Be thorough: When preparing for a trial, be sure to collect as much evidence as possible that will support your case. The more supporting evidence you have, the better your case can stand up to any challenges. However, in the gathering process, avoid overwhelming the judge or jury with too much information. In this, it is essential to keep the information logical and clear, as opposed to just more. When only relevant information is admitted, they will be able to face and dismiss frivolous or redundant evidence while focusing on the evidence that matters.

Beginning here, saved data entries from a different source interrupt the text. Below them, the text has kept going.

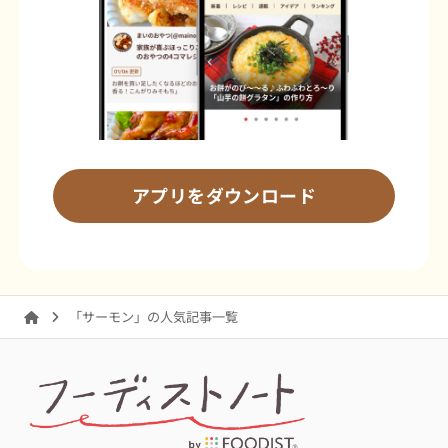
アプリをダウンロード
「サーモン」の人気記事一覧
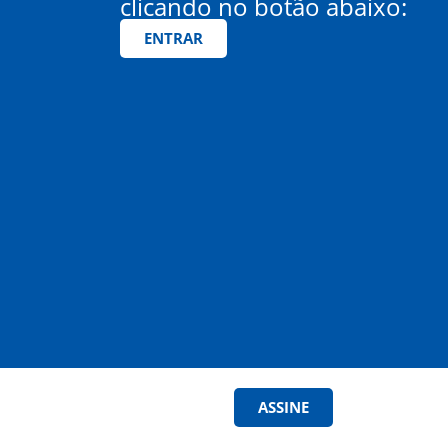
clicando no botão abaixo:
ENTRAR
ASSINE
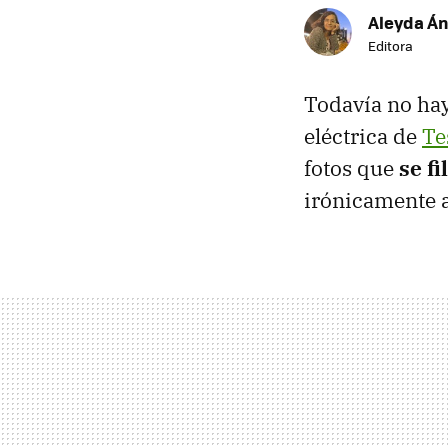
Aleyda Á
Editora
Todavía no hay 
eléctrica de
Te
fotos que
se fi
irónicamente a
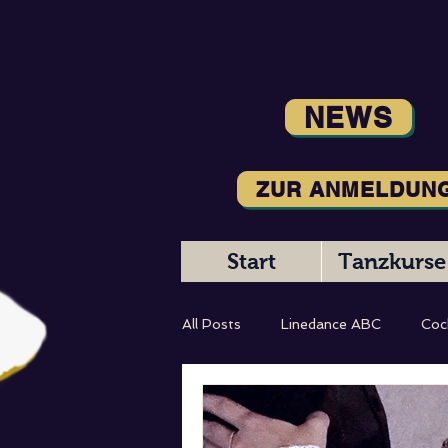
NEWS
ZUR ANMELDUN
Start
Tanzkurse
All Posts
Linedance ABC
Coc
Magic Moments
Tanzbeschr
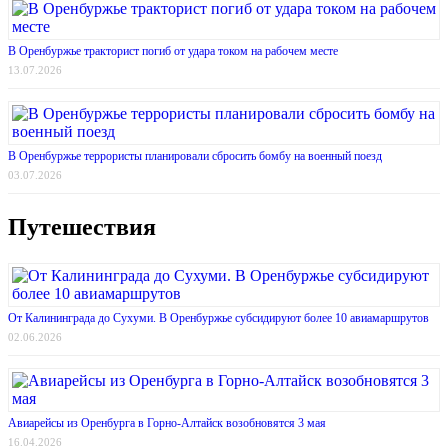
В Оренбуржье тракторист погиб от удара током на рабочем месте
13.07.2026
В Оренбуржье террористы планировали сбросить бомбу на военный поезд
03.07.2026
Путешествия
От Калининграда до Сухуми. В Оренбуржье субсидируют более 10 авиамаршрутов
02.06.2026
Авиарейсы из Оренбурга в Горно-Алтайск возобновятся 3 мая
16.04.2026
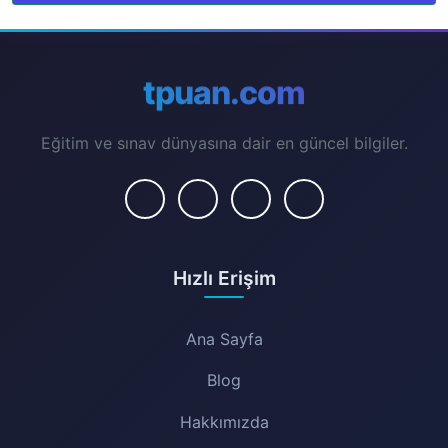
tpuan.com
Eğitim ve sınav dünyasına dair en güncel bilgiler.
Hızlı Erişim
Ana Sayfa
Blog
Hakkımızda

Be strategic: In addition to gathering evidence to support your case , think strategically about any weaknesses in your case. Being forthright about those weaknesses will demonstrate that you are presenting evidence objectively, thereby enhancing your credibility. Scrutinizing your own evidence will also help you to fine-tune your strategy and bolster your argument even further. Finally, being prepared for a challenge and having alternative strategies in place can save you time and money while staying ahead of the game.
Ask questions: Asking the right questions can reveal where additional evidence is needed to support a claim. Sometimes, when the judge has a question, they will direct it to the lawyer whose evidence is being challenged. Don’t hesitate to ask clarifying questions about what evidence has been admitted when a witness is on the stand and why this evidence is relevant to the case at hand.